Extracted material:
• • •
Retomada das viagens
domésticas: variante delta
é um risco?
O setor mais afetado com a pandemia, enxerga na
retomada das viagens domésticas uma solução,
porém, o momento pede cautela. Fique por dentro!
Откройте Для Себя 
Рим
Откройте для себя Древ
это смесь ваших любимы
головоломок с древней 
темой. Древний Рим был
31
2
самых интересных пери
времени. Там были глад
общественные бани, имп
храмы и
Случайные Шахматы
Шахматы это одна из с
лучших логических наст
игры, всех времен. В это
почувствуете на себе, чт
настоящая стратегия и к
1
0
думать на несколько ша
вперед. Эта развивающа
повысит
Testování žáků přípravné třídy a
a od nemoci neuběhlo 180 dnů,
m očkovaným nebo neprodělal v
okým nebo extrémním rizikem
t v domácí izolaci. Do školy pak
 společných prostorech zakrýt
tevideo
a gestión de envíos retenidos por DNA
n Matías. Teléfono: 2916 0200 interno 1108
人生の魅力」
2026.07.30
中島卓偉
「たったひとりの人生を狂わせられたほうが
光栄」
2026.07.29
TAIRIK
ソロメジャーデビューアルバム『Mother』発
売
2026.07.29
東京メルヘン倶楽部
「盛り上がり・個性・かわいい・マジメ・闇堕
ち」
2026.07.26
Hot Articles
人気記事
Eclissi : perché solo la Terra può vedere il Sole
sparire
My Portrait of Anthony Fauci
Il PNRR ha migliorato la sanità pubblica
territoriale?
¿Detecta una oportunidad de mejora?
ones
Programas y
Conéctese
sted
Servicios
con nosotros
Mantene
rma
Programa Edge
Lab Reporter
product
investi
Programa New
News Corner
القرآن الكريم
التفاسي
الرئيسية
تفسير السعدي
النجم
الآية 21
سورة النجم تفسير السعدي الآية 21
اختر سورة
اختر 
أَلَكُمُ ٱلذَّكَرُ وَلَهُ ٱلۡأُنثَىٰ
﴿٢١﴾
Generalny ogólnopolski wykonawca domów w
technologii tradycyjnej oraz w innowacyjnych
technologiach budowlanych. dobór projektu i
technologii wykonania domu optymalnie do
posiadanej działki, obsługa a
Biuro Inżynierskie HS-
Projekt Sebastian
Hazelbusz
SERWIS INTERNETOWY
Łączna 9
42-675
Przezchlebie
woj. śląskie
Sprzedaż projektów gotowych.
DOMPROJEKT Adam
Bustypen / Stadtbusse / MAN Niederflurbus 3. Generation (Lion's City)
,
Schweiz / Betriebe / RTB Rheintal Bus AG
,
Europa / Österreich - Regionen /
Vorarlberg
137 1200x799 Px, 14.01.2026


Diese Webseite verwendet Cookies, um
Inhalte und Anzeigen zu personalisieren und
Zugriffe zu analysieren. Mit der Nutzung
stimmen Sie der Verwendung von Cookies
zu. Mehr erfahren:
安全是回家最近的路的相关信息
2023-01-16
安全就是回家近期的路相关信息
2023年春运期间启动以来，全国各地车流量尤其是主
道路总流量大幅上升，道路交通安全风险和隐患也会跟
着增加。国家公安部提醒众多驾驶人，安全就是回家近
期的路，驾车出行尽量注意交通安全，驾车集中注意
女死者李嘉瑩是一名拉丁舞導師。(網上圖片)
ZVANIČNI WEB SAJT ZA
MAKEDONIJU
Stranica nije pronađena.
• • •
Work to complete:
What is needed is an exact copy of the entries from their first line down to the line with "Programa New", that line included, and nothing beyond it.

Answer to the problem:
Retomada das viagens
domésticas: variante delta
é um risco?
O setor mais afetado com a pandemia, enxerga na
retomada das viagens domésticas uma solução,
porém, o momento pede cautela. Fique por dentro!
Откройте Для Себя 
Рим
Откройте для себя Древ
это смесь ваших любимы
головоломок с древней 
темой. Древний Рим был
31
2
самых интересных пери
времени. Там были глад
общественные бани, имп
храмы и
Случайные Шахматы
Шахматы это одна из с
лучших логических наст
игры, всех времен. В это
почувствуете на себе, чт
настоящая стратегия и к
1
0
думать на несколько ша
вперед. Эта развивающа
повысит
Testování žáků přípravné třídy a
a od nemoci neuběhlo 180 dnů,
m očkovaným nebo neprodělal v
okým nebo extrémním rizikem
t v domácí izolaci. Do školy pak
 společných prostorech zakrýt
tevideo
a gestión de envíos retenidos por DNA
n Matías. Teléfono: 2916 0200 interno 1108
人生の魅力」
2026.07.30
中島卓偉
「たったひとりの人生を狂わせられたほうが
光栄」
2026.07.29
TAIRIK
ソロメジャーデビューアルバム『Mother』発
売
2026.07.29
東京メルヘン倶楽部
「盛り上がり・個性・かわいい・マジメ・闇堕
ち」
2026.07.26
Hot Articles
人気記事
Eclissi : perché solo la Terra può vedere il Sole
sparire
My Portrait of Anthony Fauci
Il PNRR ha migliorato la sanità pubblica
territoriale?
¿Detecta una oportunidad de mejora?
ones
Programas y
Conéctese
sted
Servicios
con nosotros
Mantene
rma
Programa Edge
Lab Reporter
product
investi
Programa New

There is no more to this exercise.